University of Bath

JISC Collections e-textbook business models trials, 2009-2010
Library Case Study – University of Bath

Background, introduction and link to the trials

In Autumn 2008, JISC Collections engaged consultants to arrange a series of trials involving publishers of core textbooks serving UK higher education, the principle aggregators used by HE libraries and a selection of higher education institutions. The purpose of the trials was to try to find appropriate business models that would allow for library-delivery of e-textbooks to students.

In April 2009, and preceding any trials, the consultants produced a landscape report which surveyed the current status of the higher education textbook market in the UK and also drew on examples from overseas to chart the development of the e-textbook and the various initiatives being pursued by publishers.

One of the aims of the landscape report was to put forward recommendations about options for business model trials for widely‐adopted core textbooks, in order to provide data to inform future strategy for all stakeholders. Following discussions by the consultants with a number of libraries, publishers and aggregators, the trials began in September 2009 with ten UK HE institutions, eight textbook publishers and three aggregators taking part. Publishers placed between 1 and 3 textbooks in the trials, and in the majority of the cases, the textbooks were made available via the library’s aggregator of choice. There were 17 e-textbooks in total across 24 trials.

The overall objectives of the trials were:

  • To analyse the economics of a selection of business models for e-textbooks and course text e-books in terms of impact on publisher print sales / revenue and library budgets
  • To assess the management of a selection of business models for e-textbooks and course text e-books in terms of administrative burden and ease of implementation
  • To make recommendations about business models for e-textbooks and course texts e-books following the trials, that are sustainable both in terms of profitability and value for money.

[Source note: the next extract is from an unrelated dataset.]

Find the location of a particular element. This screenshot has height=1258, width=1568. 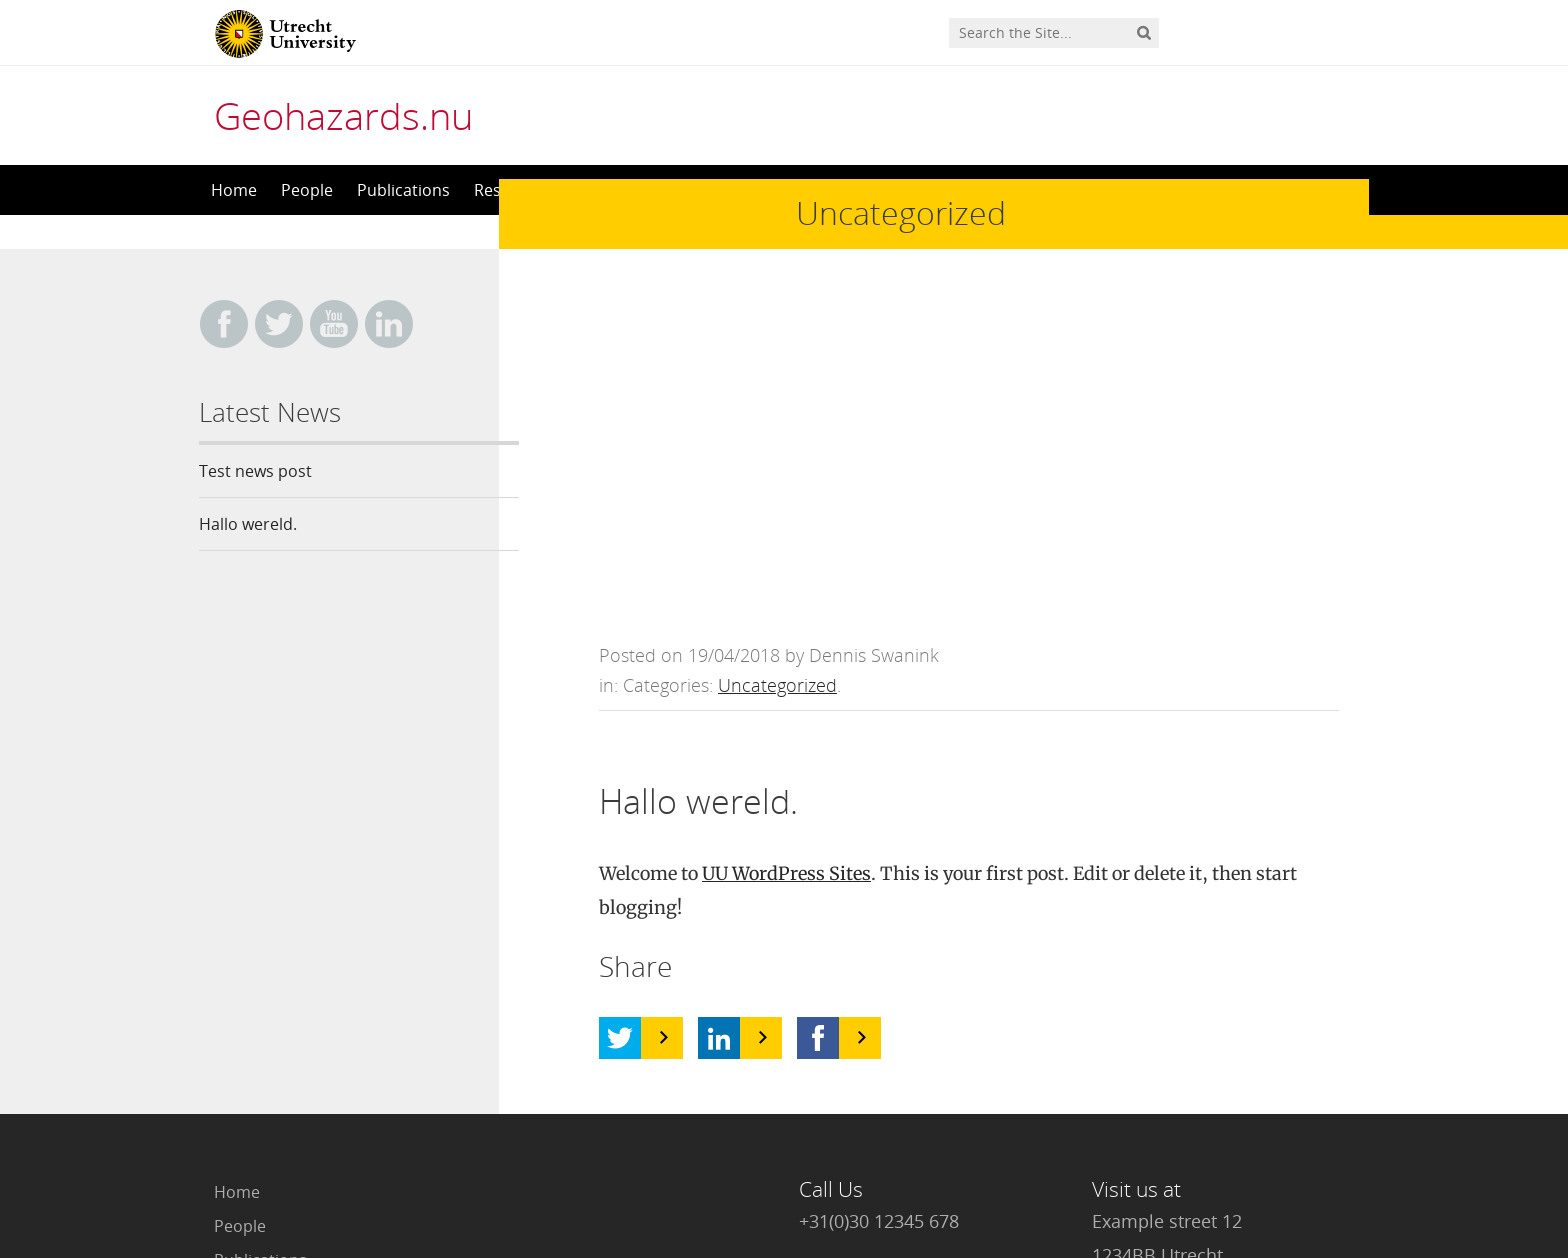 People is located at coordinates (307, 190).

The case study below gives brief details of the experience of participating in the trials by the Library at the University of Bath. This provides information to supplement the more detailed findings in the final report.

Institution name: University of Bath

General extent of e-book provision by the library:

We have in the region of 19,000 titles in e-book format. This is a combination of collections and backfiles from individual publishers, e-books obtained through database subscriptions and single title purchases through our aggregator. We have around 1,000 single title e-books in the latter category.

Engagement with teaching staff regarding the trial:

Both relevant lecturers were notified of the purpose and scope of the trials through individual visits and e-mail and both agreed to us collecting written questionnaires from the students at the final lecture at the end of the trials. Both lecturers were interested in obtaining electronic versions of their chosen texts, but at a price suited to the students’ (or library’s) budget.

How details of the e-book were made available and how it was accessed:

One title via EBL. Individual record put onto the catalogue linking to the electronic version. Also mentioned in moodle, the institution’s VLE, under the relevant module information and therefore ‘endorsed’ by the lecturer. The second title via a link to Cengage website and voucher code via note added to printed book catalogue record.

Feedback from teaching staff and students:

One title: lecturer was positive about the availability of the e-version. Students – several bought their own print copy but library circulation also pretty high. Second title: lecturer felt the e-book being limited to one year period was unrealistic and inflexible for a four-year course. Students – several bought their own print copy but library circulation also pretty high.

Views on the level of usage:

One title: 15 individual students (of c. 120) made use of the e-book throughout the trial period. We were not able to activate the download function due to technical restrictions on campus, but students were able to print or read online. This may have had an impact on its relatively low take-up

Second title: There was no take-up of this title online. A number of factors may account for this:
• lack of awareness on the part of the students that the title was available online
• a large number of students purchased the textbook in print
• a large number of copies were available in print in the library
• online access was not free of charge to students

Preferred pricing models from publishers for library-delivered e-textbooks:

Our preferred pricing model is a one-off purchase for perpetual access with no limit on concurrent users. We will consider annual subscription provided that the price is reasonable.

Useful lessons learnt from the trial in terms of future library strategy for providing access to e-textbooks:

• do not assume that students will use the library catalogue to look for text books (they may browse the shelves or use a classmark provided on a reading list)
• students *may* be unwilling to purchase e-textbooks or e-Chapters, but this cannot be confirmed without further research
• from comments received on the student survey, they still prefer print to online access.